Bug #6318
closedIPsec dashboard widget causes GUI failure
Added by Rick Strangman over 8 years ago. Updated almost 7 years ago.
100%
Description
Since 2.3_1 the webconfigurator is continually being non responsive. Attempting to access my https website on port 444 the page hangs and eventually responds with 504 Gateway Time-out - nginx on both IE & Firefox. The nginx-error log file shows the following:
2016/05/05 18:27:54 [error] 30498#0: *254302 upstream timed out (60: Operation timed out) while reading response header from upstream, client: 192.168.xxx.10, server: , request: "GET / HTTP/1.1", upstream: "fastcgi://unix:/var/run/php-fpm.socket", host: "pf.xxxxx.biz:444"
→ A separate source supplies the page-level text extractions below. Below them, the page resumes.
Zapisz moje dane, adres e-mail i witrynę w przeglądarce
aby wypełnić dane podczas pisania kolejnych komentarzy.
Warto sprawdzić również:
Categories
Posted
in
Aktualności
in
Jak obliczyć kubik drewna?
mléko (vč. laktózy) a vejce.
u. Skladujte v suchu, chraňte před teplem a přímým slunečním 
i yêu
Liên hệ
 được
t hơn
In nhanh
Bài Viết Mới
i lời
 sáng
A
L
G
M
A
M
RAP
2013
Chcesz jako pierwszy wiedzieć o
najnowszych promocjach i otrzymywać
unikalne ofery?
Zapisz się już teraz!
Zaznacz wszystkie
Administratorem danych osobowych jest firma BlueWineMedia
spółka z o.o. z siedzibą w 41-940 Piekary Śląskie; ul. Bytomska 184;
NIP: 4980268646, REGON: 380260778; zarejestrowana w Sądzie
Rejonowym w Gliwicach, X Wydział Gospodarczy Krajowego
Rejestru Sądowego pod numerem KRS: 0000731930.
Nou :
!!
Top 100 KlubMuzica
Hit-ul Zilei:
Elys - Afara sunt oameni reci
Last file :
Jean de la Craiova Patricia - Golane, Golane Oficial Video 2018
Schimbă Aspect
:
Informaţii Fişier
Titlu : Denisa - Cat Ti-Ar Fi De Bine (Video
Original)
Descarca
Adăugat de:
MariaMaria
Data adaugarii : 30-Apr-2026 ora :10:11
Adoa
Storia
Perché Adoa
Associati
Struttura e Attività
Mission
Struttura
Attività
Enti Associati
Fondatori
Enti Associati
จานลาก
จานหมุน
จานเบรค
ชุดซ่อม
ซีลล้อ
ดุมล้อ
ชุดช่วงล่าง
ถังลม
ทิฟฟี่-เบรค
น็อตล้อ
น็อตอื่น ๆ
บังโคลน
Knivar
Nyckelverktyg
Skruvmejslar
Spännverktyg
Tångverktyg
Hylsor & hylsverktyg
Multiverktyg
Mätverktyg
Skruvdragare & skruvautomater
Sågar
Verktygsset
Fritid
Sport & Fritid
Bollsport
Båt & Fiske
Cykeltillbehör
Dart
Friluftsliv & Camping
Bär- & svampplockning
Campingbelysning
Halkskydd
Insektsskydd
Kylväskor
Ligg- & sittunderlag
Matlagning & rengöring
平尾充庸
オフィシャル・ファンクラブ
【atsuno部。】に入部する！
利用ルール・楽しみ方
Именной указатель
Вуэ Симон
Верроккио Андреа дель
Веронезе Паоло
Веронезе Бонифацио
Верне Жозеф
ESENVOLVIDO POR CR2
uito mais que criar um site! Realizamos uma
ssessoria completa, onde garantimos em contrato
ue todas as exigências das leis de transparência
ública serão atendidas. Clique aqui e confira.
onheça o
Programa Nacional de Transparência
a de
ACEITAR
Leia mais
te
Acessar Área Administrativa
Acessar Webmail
2016/05/05 19:17:32 [alert] 30180#0: close() socket failed (9: Bad file descriptor)
2016/05/05 19:20:44 [error] 87811#0: *12 upstream timed out (60: Operation timed out) while reading response header from upstream, client: 192.168.xxx.10, server: , request: "GET / HTTP/1.1", upstream: "fastcgi://unix:/var/run/php-fpm.socket", host: "pf.xxxxx.biz:444"
2016/05/05 19:27:58 [error] 87811#0: *447 upstream timed out (60: Operation timed out) while reading response header from upstream, client: 192.168.xxx.10, server: , request: "GET / HTTP/1.1", upstream: "fastcgi://unix:/var/run/php-fpm.socket", host: "pf.xxxxx.biz:444"
Restarting the webconfigurator from the console does not resolve the issue.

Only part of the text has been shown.